JIS News

Children’s Advocate, Mary Clarke, has urged parents of children with disabilities, to be more proactive in safeguarding the welfare of the youngsters. She made this plea against the background of what she said are numerous reports of disabled children being abused, particularly by family members and relatives.
Mrs. Clarke, who was speaking at a parent conference staged by the Ministry of Education’s Special Education Unit at the Caenwood Centre on Thursday (Dec. 6), said children with disabilities are often victims of incest.

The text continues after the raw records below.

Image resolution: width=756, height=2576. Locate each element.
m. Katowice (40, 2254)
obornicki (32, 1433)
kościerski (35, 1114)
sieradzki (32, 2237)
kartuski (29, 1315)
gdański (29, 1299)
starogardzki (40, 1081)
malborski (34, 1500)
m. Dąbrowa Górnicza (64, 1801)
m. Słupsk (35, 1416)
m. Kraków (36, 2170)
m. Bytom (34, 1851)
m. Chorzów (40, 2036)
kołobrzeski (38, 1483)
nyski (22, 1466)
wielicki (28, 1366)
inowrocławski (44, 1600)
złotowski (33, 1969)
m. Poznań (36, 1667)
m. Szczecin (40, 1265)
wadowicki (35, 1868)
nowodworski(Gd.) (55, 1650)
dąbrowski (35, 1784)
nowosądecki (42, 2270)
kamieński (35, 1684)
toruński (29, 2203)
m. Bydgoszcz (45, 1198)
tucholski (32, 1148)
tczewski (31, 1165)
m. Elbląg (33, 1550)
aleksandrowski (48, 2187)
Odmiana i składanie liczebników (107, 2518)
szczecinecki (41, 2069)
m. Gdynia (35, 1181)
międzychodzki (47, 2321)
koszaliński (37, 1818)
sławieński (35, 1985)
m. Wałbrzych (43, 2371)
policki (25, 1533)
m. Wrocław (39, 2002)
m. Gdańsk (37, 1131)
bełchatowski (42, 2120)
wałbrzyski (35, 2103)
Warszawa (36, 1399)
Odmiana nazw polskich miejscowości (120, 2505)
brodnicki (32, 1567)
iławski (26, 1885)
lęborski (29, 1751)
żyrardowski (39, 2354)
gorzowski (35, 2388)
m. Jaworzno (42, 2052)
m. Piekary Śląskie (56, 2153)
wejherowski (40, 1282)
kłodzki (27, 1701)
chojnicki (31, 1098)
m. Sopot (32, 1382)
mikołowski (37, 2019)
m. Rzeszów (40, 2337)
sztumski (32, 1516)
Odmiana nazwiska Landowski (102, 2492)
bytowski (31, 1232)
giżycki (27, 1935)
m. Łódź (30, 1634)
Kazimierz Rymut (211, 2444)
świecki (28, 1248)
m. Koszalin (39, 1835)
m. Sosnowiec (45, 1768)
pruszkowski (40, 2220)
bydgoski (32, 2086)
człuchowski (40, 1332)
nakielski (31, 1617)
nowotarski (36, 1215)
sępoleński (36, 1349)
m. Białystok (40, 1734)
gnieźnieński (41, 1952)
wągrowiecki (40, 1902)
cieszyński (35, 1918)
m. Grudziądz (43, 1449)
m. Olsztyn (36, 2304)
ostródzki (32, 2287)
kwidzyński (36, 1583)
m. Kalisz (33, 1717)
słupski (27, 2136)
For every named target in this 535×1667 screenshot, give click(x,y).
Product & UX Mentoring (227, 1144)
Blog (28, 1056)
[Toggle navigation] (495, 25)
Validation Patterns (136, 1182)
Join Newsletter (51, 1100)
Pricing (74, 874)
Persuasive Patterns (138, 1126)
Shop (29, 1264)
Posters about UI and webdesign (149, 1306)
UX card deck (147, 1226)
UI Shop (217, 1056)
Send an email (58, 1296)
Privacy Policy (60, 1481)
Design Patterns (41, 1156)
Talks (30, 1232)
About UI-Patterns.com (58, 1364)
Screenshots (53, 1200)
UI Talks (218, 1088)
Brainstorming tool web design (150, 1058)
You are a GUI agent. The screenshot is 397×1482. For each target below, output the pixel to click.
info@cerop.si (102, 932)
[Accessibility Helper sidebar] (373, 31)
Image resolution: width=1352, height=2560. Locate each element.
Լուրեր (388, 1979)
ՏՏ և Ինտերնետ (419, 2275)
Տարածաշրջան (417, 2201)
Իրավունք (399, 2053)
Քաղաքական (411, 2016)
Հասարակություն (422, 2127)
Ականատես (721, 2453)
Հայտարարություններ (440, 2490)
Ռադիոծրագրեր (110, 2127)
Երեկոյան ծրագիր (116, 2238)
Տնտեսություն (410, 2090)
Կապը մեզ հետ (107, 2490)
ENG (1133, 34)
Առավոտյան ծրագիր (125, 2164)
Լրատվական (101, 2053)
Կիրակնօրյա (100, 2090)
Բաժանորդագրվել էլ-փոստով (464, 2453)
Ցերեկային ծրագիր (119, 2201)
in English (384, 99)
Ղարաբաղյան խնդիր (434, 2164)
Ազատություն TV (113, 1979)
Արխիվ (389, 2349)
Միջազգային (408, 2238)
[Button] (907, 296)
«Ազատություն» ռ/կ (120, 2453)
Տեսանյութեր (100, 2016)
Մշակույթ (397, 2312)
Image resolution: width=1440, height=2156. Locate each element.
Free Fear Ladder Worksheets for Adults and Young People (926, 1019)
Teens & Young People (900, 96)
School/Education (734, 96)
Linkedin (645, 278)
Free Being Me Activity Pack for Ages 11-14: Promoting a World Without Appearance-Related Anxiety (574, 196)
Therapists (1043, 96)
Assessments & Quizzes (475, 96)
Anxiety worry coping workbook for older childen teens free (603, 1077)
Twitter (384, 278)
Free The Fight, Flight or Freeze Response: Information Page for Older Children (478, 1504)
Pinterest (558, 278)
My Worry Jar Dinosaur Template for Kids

“Parents, you need to know where your children are at all times. I have had too many reports of parents sending their children to stay with uncles, brothers, sisters, and grandparents, and they are sexually abused,” the Children’s Advocate stated. She urged parents to ensure that the persons in whose care their children are entrusted are of good standing and have the children’s interest at heart.
Mrs. Clarke, who spoke on the topic: ‘Parent Advocacy’, bemoaned the many challenges faced by disabled children at home, in schools and in the wider community, pointing out that they need more love and support.
“One of the challenges they face, especially in the home, is the inferiority complex. We must not make them feel guilty (about their disabilities). Don’t hate them or make them feel unworthy,” Mrs. Clarke appealed, noting that “responsible parenting is key to the development of children with disabilities.”
Mrs. Clarke explained that under the Convention of the Rights of the Child and the Jamaican Constitution, every child is entitled to and guaranteed a standard of living adequate for their physical, mental, spiritual, moral, and social development. “They have a right to be protected from abuse, neglect, torture, and exploitation. They have a right to develop their full potential,” she contended.
To this end, the Children’s Advocate underscored the need for parents to familiarize themselves with the provisions of these documents, as they relate to children with disabilities. These, she pointed out, include ensuring that the youngsters are not discriminated against, are treated equally with other children, and are provided with the best educational opportunities available.
“We all have to make an effort to ensure (that) these children, are not only guaranteed their rights, but are given their rights by government and civil society,” Mrs. Clarke stated.